In early January, GAIL (India) Ltd., Mumbai, commissioned the 5-million-tpy Dabhol LNG terminal at Ratnagiri, Maharashtra, about 210 miles south of Mumbai. Gazprom Marketing & Trading Singapore supplied the commissioning cargo aboard the 138,000-cu m LNG Pioneer.

The terminal will send out natural gas to the southern and western states of Maharashtra, Goa, Karnataka, and Tamil Nadu, reported GAIL. In the immediate future, it said sendout from the terminal will meet demand in Maharashtra through GAIL's Dabhol-Panvel pipeline connected to Maharashtra regional pipeline network.

The terminal is operated by RGPPL, a joint venture of GAIL and NTPC Ltd., India's largest power company.

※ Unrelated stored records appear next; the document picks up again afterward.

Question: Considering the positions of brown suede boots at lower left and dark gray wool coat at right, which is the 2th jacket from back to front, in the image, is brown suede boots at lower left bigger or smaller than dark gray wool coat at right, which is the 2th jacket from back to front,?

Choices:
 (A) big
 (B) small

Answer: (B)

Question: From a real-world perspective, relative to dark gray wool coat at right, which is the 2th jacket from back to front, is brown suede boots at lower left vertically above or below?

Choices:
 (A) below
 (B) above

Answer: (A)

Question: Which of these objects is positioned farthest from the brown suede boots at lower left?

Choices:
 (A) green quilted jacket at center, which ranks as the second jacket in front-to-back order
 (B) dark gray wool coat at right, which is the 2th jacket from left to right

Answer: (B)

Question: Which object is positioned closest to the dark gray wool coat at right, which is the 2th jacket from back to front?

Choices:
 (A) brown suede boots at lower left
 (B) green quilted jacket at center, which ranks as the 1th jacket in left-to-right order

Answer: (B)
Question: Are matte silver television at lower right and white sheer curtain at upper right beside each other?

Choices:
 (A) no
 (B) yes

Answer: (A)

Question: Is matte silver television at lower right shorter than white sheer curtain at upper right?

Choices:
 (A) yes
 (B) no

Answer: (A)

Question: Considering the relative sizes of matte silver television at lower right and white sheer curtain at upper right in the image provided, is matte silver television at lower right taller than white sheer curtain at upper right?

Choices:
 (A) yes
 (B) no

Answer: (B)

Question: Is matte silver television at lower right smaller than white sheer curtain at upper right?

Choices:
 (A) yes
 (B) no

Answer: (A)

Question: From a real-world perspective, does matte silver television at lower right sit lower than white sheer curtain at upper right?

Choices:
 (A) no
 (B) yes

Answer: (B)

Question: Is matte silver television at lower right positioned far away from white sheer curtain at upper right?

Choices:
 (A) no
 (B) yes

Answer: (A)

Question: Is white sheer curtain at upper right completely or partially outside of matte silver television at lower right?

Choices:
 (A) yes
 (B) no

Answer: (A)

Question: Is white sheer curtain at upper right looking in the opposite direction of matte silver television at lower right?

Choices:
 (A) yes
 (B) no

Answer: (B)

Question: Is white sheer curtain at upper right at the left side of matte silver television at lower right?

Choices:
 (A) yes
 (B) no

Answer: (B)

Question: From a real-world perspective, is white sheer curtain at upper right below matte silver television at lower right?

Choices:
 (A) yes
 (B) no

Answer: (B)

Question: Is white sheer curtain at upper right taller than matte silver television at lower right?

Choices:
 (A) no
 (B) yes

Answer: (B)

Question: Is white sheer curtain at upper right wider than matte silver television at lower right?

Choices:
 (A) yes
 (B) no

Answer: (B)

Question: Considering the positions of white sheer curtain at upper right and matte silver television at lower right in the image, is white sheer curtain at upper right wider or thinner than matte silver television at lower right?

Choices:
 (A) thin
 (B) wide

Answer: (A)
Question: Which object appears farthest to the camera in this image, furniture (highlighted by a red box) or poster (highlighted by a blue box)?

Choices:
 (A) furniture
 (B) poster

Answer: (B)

The company also said it was in an advanced stage of commissioning the nearly 870-mile Dhabol-Bengaluru pipeline.

GAIL Chairman and Managing Director Shri BC Tripathi also said the new terminal would expand over 2-3 years first to 7.5 million tpy of capacity, then to 10 million tpy.

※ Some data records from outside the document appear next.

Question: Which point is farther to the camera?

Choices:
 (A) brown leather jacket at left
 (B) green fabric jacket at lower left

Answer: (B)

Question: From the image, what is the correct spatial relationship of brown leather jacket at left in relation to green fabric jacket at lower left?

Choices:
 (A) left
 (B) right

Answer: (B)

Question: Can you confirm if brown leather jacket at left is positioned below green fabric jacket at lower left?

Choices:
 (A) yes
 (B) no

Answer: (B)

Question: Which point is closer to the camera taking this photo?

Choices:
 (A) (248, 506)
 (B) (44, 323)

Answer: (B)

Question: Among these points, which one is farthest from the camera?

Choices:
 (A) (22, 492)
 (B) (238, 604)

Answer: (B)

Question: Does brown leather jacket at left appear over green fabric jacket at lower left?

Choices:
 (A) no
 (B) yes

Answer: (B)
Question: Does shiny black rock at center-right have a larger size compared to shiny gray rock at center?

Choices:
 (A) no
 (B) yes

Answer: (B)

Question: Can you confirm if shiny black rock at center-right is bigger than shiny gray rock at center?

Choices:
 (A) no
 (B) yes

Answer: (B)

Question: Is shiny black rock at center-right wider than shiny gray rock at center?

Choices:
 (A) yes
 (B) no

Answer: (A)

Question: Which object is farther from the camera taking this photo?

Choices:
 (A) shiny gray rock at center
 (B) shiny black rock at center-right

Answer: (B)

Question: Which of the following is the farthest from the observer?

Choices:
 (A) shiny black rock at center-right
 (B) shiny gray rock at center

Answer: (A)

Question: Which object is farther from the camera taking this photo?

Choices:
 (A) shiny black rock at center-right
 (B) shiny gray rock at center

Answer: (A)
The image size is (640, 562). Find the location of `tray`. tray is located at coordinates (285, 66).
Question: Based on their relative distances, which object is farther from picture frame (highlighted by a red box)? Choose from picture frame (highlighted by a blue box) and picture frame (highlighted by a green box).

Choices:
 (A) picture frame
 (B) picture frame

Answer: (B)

Commissioning of the Dabhol terminal along with GAIL's cross-country gas pipeline network will integrate the entire gas market of India from Bhatinda-Nangal in North to Kochi in the south, spanning a gas grid of more than 2,100 miles.

Until then, Dahej and Hazira were the only operating LNG terminals in India (OGJ Online, Jan. 22, 2013).

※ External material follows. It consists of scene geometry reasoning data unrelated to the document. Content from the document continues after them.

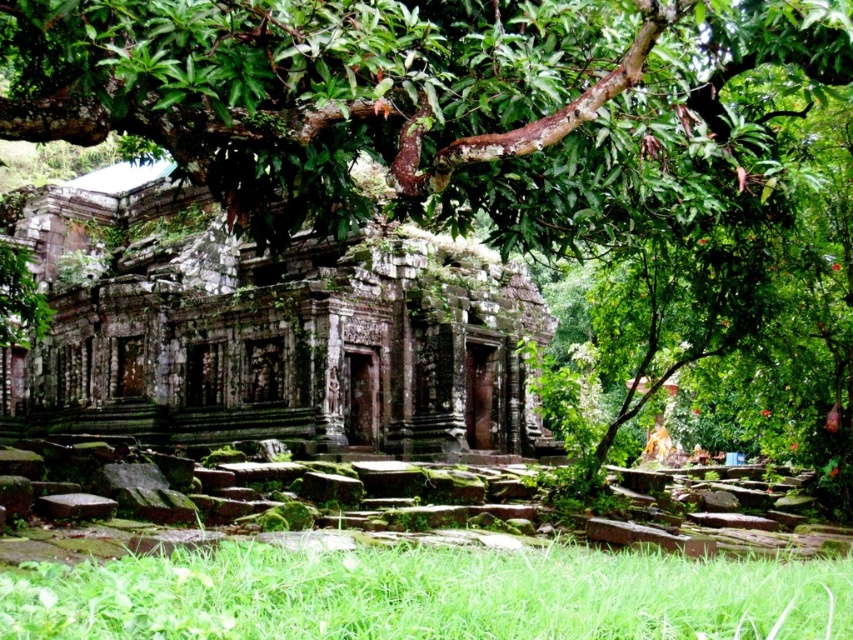 Question: Which point is closer to the camera taking this photo?

Choices:
 (A) (18, 403)
 (B) (590, 612)
 (C) (384, 140)

Answer: (B)

Question: Which object is the farthest from the green mossy stone temple at center?

Choices:
 (A) green grass at lower center
 (B) green leafy tree at upper center

Answer: (A)

Question: Can you confirm if green leafy tree at upper center is thinner than green mossy stone temple at center?

Choices:
 (A) no
 (B) yes

Answer: (B)

Question: Does green mossy stone temple at center appear on the left side of green grass at lower center?

Choices:
 (A) no
 (B) yes

Answer: (B)

Question: Is the position of green leafy tree at upper center less distant than that of green grass at lower center?

Choices:
 (A) yes
 (B) no

Answer: (B)

Question: Which of the following is the farthest from the observer?

Choices:
 (A) green leafy tree at upper center
 (B) green mossy stone temple at center

Answer: (B) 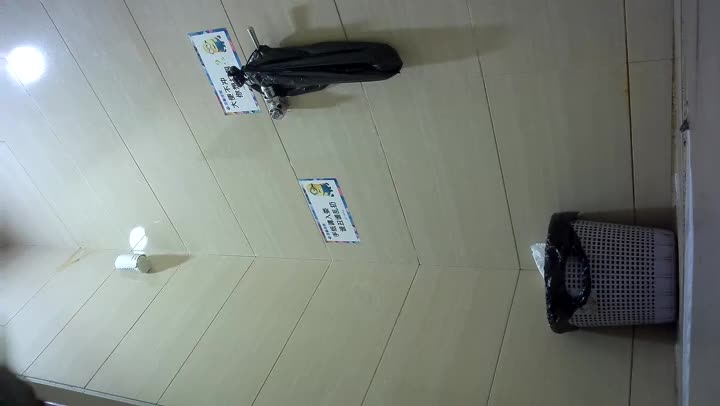 Where is `sticker`? This screenshot has height=406, width=720. sticker is located at coordinates (330, 212), (219, 54). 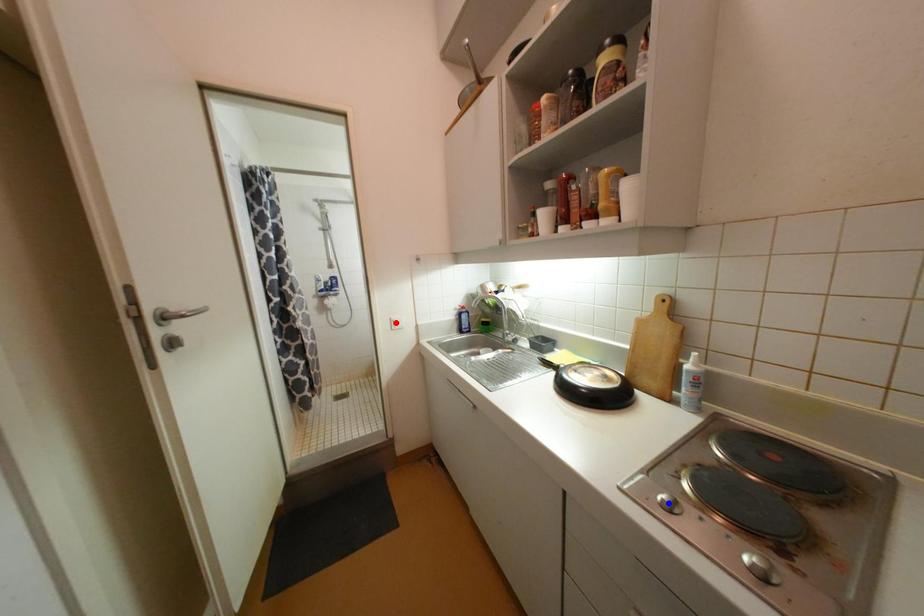 Question: In the image, two points are highlighted. Which point is nearer to the camera? Reply with the corresponding letter.

Choices:
 (A) blue point
 (B) red point

Answer: (A)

• Indonesia. Earlier this year, Inpex Masela Ltd. awarded competing contracts for front-end engineering and design (FEED) of its floating LNG plant for development of Abadi field off the Tanimbar Islands, Indonesia.

Stage 1 of the development of Abadi gas field envisions a single 2.5-million-tpy liquefaction unit as well as production capacity of 8,400 b/d of condensate

Inpex Masela (60% interest) will operate the project in partnership with Shell Upstream Overseas Services (I) Ltd. (30%) and PT EMP Energi Indonesia (10%).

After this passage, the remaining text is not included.